▸ **Assigned task**
The lines to return run from the start of the material below through the line holding "features and to", both included; please give them back exactly, minus the pictures.

▸ **Given records**
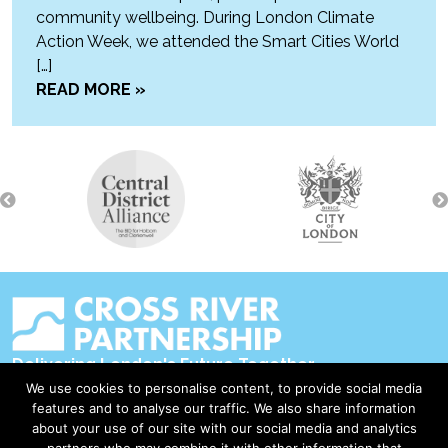
community wellbeing. During London Climate
Action Week, we attended the Smart Cities World
[…]
READ MORE »
Delivering London's Future Together
We use cookies to personalise content, to provide social media
Contact Us
features and to analyse our traffic. We also share information
about your use of our site with our social media and analytics
Accessibility
partners who may combine it with other information that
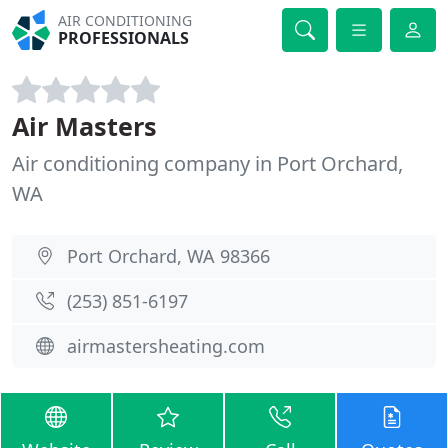
AIR CONDITIONING
PROFESSIONALS
Air Masters
Air conditioning company in Port Orchard,
WA
Port Orchard, WA 98366
(253) 851-6197
airmastersheating.com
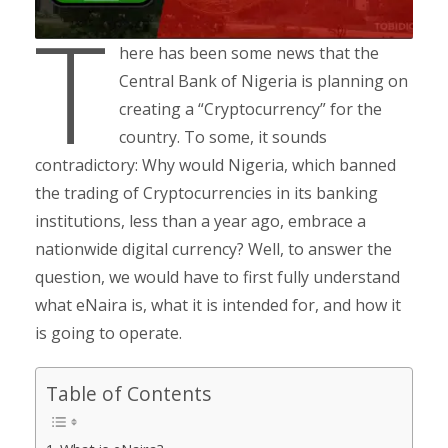
T
here has been some news that the
Central Bank of Nigeria is planning on
creating a “Cryptocurrency” for the
country. To some, it sounds
contradictory: Why would Nigeria, which banned
the trading of Cryptocurrencies in its banking
institutions, less than a year ago, embrace a
nationwide digital currency? Well, to answer the
question, we would have to first fully understand
what eNaira is, what it is intended for, and how it
is going to operate.
Table of Contents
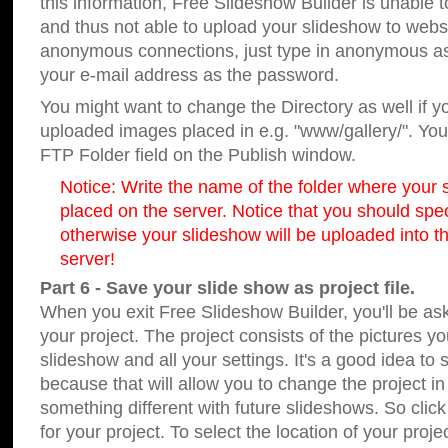
this information, Free Slideshow Builder is unable t
and thus not able to upload your slideshow to websit
anonymous connections, just type in anonymous a
your e-mail address as the password.
You might want to change the Directory as well if 
uploaded images placed in e.g. "www/gallery/". You 
FTP Folder field on the Publish window.
Notice: Write the name of the folder where your s
placed on the server. Notice that you should speci
otherwise your slideshow will be uploaded into th
server!
Part 6 - Save your slide show as project file.
When you exit Free Slideshow Builder, you'll be as
your project. The project consists of the pictures y
slideshow and all your settings. It's a good idea to 
because that will allow you to change the project i
something different with future slideshows. So clic
for your project. To select the location of your proje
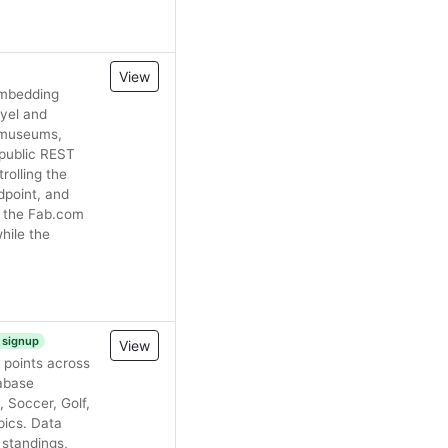
View
 embedding
oyel and
, museums,
 public REST
olling the
point, and
g the Fab.com
hile the
e signup
View
 points across
tabase
 Soccer, Golf,
pics. Data
, standings,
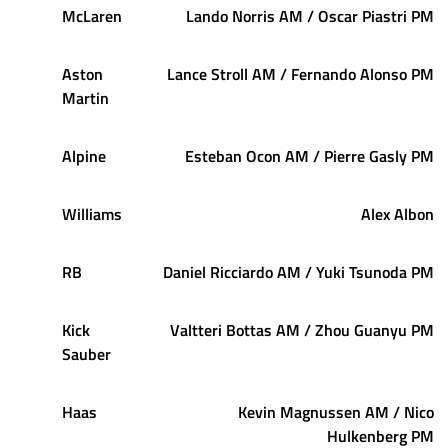
McLaren
Lando Norris AM / Oscar Piastri PM
Aston
Lance Stroll AM / Fernando Alonso PM
Martin
Alpine
Esteban Ocon AM / Pierre Gasly PM
Williams
Alex Albon
RB
Daniel Ricciardo AM / Yuki Tsunoda PM
Kick
Valtteri Bottas AM / Zhou Guanyu PM
Sauber
Haas
Kevin Magnussen AM / Nico
Hulkenberg PM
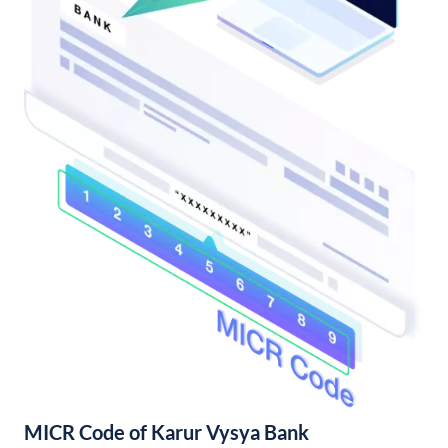
MICR Code of Karur Vysya Bank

▸ **Output**
community wellbeing. During London Climate
Action Week, we attended the Smart Cities World
[…]
READ MORE »
Delivering London's Future Together
We use cookies to personalise content, to provide social media
Contact Us
features and to analyse our traffic. We also share information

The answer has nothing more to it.